One of our new employees came to us from a large, national manufacturer with several consumer brands. In her role she worked with a well-respected national agency that had been hired to do both the digital and traditional advertising. (The shop, better known for its traditional work, had created some cutting-edge digital solutions for clients.) The manufacturer reasoned that by consolidating its communications with a single, well-known agency, it would gain better control of its brands across the increasing number of communication channels, as well as some efficiency.
The reality turned out to be quite different. Says our new employee: “There I was, 10 hours before our site was supposed to launch, talking to someone in India where the work was outsourced. It was someone who had no relationship to the agency whatsoever, someone I did not hire. There was not an agency person anywhere. It quickly became clear that it was going to be up to me to fix what needed fixing.”
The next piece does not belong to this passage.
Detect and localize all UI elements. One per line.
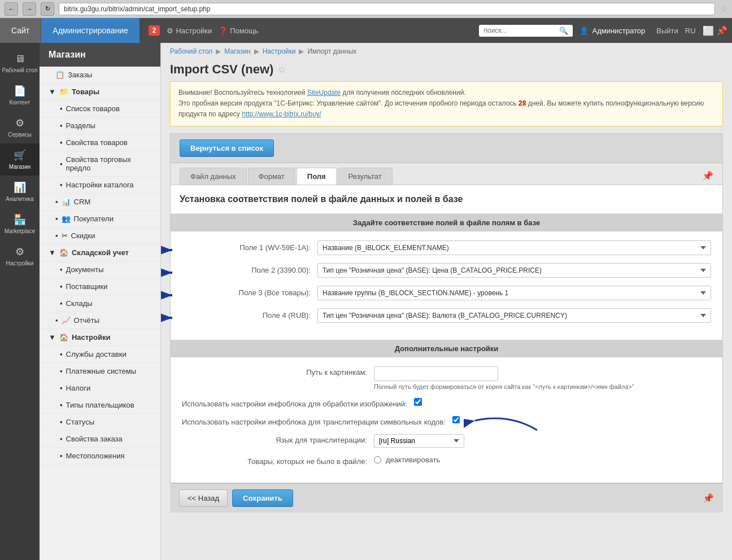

Clearly, that agency promised something it was not prepared to deliver.
Today, virtually every agency talks about its ability to do “integrated communications.” But determining who really can do what is difficult. Here are five questions clients should ask before hiring an agency to manage digital and traditional communications:
1. Is the agency team that leads brand strategy as adept and knowledgeable about the digital space as it is the traditional space? (And vice versa.)
Your strategy, to be effective, must live in the digital as well as the traditional world. In many cases, the agency’s senior talent responsible for strategy may not understand the digital environment well enough to be able to articulate or advocate one that will play well online. If a one-dimensional individual is leading your strategic planning, some really amazing potential digital ideas may be missed. Conversely, your strategy could be hopelessly skewed to the digital side of the ledger.
2. Where will the work be done?
Sounds simple, but it’s probably the most obvious question that almost never gets asked. If the agency is not doing the work in-house, then where is it getting done? If it’s being outsourced to another country, how much control does the agency really have? And how much will that affect your brand consistency and efficiency?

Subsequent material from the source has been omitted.